Design Tutorial: Inverse the Problem

问题描述

There is an easy way to obtain a new task from an old one called "Inverse the problem": we give an output of the original task, and ask to generate an input, such that solution to the original problem will produce the output we provided. The hard task of Topcoder Open 2014 Round 2C, InverseRMQ, is a good example.

Now let's create a task this way. We will use the task: you are given a tree, please calculate the distance between any pair of its nodes. Yes, it is very easy, but the inverse version is a bit harder: you are given an n × n distance matrix. Determine if it is the distance matrix of a weighted tree (all weights must be positive integers).

题目大意：给你一个n*n的矩阵，表示一棵树上任意两点间的距离，问是否存在满足要求的树。

输入格式

The first line contains an integer n (1 ≤ n ≤ 2000) — the number of nodes in that graph.

Then next n lines each contains n integers d_i, j (0 ≤ d_i, j ≤ 10⁹) — the distance between node i and node j.

输出格式

If there exists such a tree, output "YES", otherwise output "NO"。

样例输入

3
0 2 7
2 0 9
7 9 0

3
1 2 7
2 0 9
7 9 0

3
0 2 2
7 0 9
7 9 0

3
0 1 1
1 0 1
1 1 0

2
0 0
0 0

样例输出

YES

题解

设矩阵为a[i][j] ，如果存在满足要求的树，那么树上任意两点间的距离是唯一的，且任意两个不重合的点距离不为0，一个点到自己的距离必为0。即a[i][j]==a[j][i]，a[i][i]==0,a[i][j]!=a[j][i](i!=j),这三个条件有一个不满足就输出“NO”。
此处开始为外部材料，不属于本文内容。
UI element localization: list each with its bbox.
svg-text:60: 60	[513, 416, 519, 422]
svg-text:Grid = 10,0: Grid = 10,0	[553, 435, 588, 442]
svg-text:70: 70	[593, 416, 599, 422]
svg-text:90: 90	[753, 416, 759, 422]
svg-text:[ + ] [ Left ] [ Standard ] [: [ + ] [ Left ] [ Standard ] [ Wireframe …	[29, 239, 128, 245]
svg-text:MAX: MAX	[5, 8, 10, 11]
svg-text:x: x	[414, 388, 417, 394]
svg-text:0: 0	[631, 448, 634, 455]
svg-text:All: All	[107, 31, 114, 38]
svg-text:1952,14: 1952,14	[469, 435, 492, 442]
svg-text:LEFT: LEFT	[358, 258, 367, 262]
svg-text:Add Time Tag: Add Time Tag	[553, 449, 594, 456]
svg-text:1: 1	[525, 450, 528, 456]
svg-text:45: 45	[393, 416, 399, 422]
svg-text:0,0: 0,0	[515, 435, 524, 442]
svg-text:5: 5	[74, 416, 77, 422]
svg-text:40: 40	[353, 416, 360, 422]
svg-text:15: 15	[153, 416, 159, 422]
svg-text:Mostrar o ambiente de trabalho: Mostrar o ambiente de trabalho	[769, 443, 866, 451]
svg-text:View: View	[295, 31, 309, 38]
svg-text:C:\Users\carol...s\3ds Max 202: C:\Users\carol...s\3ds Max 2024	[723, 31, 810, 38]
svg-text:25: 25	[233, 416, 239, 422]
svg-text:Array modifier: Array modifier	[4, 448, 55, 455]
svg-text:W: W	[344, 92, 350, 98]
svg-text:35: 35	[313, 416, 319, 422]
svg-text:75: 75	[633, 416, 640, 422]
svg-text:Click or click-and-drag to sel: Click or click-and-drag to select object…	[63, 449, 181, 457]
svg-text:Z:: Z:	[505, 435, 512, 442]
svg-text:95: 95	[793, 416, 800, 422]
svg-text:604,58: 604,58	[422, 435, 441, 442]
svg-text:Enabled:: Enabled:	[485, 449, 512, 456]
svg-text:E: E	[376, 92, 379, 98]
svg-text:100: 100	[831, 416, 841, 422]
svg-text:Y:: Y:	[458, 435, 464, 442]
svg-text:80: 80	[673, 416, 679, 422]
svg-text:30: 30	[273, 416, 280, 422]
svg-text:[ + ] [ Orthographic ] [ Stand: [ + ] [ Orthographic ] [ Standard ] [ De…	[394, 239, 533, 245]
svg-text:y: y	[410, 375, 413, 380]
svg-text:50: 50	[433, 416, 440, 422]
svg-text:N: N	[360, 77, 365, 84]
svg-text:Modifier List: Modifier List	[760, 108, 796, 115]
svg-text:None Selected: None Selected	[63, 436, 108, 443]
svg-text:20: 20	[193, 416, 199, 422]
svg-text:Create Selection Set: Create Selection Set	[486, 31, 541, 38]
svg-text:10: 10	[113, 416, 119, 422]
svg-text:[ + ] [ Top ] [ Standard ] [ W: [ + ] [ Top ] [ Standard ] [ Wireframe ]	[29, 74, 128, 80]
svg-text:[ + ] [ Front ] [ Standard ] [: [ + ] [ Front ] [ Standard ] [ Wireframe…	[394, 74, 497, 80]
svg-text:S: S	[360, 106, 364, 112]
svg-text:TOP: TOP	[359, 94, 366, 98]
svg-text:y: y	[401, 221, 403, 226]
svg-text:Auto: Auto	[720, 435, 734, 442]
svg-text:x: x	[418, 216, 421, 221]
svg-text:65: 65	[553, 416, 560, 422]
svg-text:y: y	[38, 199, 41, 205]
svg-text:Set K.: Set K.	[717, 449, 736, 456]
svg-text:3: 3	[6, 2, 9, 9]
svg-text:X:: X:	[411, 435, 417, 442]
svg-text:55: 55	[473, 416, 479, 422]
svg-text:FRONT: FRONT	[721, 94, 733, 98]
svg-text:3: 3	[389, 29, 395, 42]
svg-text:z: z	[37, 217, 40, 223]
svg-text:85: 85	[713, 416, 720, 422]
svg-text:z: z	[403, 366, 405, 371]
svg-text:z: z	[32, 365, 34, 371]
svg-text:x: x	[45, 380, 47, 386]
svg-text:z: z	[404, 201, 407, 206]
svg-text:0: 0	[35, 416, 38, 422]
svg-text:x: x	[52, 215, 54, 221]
排除以上三种情况后，用矩阵建图，求该图的最小生成树，在判断树上任意两点距离是否和矩阵相符。

设树上两点i,j的最近公共祖先为x，dis[i]表示i到根节点距离，那么i,j的距离为dis[i]+dis[j]-dis[x]*2。

#include <algorithm>
#include <cstdio> 
#define LL long long
struct node{
    int u,v;
    LL w;
}g[4000005];
struct note{
    int fa,nex,u;
    LL w;
}tree[4005];
int n,fa[2005],num,a[2005][2005];
int fir[2005],numt,f[2005][15],dep[2005];
LL dis[2005]; 
bool vis[2005];
bool cmp(node x,node y)
{
    return x.w<y.w;
}
void add(int x,int y,int z)
{
    g[++num].u=x;  g[num].v=y;  g[num].w=z;
    return;
}
void addtree(int x,int y,int z)
{
    tree[++numt].u=y;  tree[numt].nex=fir[x];  fir[x]=numt;
    tree[numt].fa=x;  tree[numt].w=z;
    return;
}
int find(int x)
{
    if (fa[x]==x) return x;
    return fa[x]=find(fa[x]); 
}
void Kruskal()
{
    int i,j,k,cnt=0,fu,fv;
    for (i=1;i<=n;i++)
      fa[i]=i;
    std::sort(g+1,g+num+1,cmp);
    for (i=1;i<=num;i++)
    {
        fu=find(g[i].u);  fv=find(g[i].v);
        if (fu!=fv)
        {
            fa[fv]=fu;
            addtree(g[i].u,g[i].v,g[i].w);
            addtree(g[i].v,g[i].u,g[i].w);
            cnt++;
            if (cnt==num-1) break;
        }
    }
    return;
}
void dfs(int u)
{
    int i,x,k;
    vis[u]=1;
    dep[u]=dep[f[u][0]]+1;
    for (i=1;i<=12;i++)
      f[u][i]=f[f[u][i-1]][i-1];
    for (k=fir[u];k;k=tree[k].nex)
      if (!vis[tree[k].u])
      {
          x=tree[k].u;
          dis[x]=dis[u]+tree[k].w;
          f[x][0]=u;
          dfs(x);
      }  
      return;
}
int lca(int x,int y)
{
    int i;
    if (dep[x]>dep[y])
    {
        int t=x;  x=y;  y=t;
    }
    for (i=12;i>=0;i--)
      if (dep[f[y][i]]>=dep[x])
        y=f[y][i];
    if (x==y) return x;
    for (i=12;i>=0;i--)
      if (f[x][i]!=f[y][i])
        x=f[x][i],y=f[y][i];
    return f[x][0];        
}
int main()
{
    int i,j,k;
    scanf("%d",&n);
    for (i=1;i<=n;i++)
      for (j=1;j<=n;j++)
        scanf("%d",&a[i][j]);
    for (i=1;i<=n;i++)
      if (a[i][i]!=0)
      {
          printf("NO");
          return 0;
      }    
    for (i=1;i<=n;i++)
      for (j=1;j<=n;j++)
        if (i!=j)
          if (a[i][j]!=a[j][i] || a[i][j]==0)
          {
              printf("NO");
              return 0;
          }  
    for (i=1;i<=n;i++)
      for (j=1;j<i;j++)
        add(i,j,a[i][j]);
    Kruskal();
    dfs(1);
    int x;
    for (i=1;i<=n;i++)
      for (j=1;j<i;j++)
      {
          x=lca(i,j);
          if ((dis[i]+dis[j]-dis[x]*2)!=a[i][j])
          {
              printf("NO");
              return 0;
        }
      }
    printf("YES");  
    return 0;          
}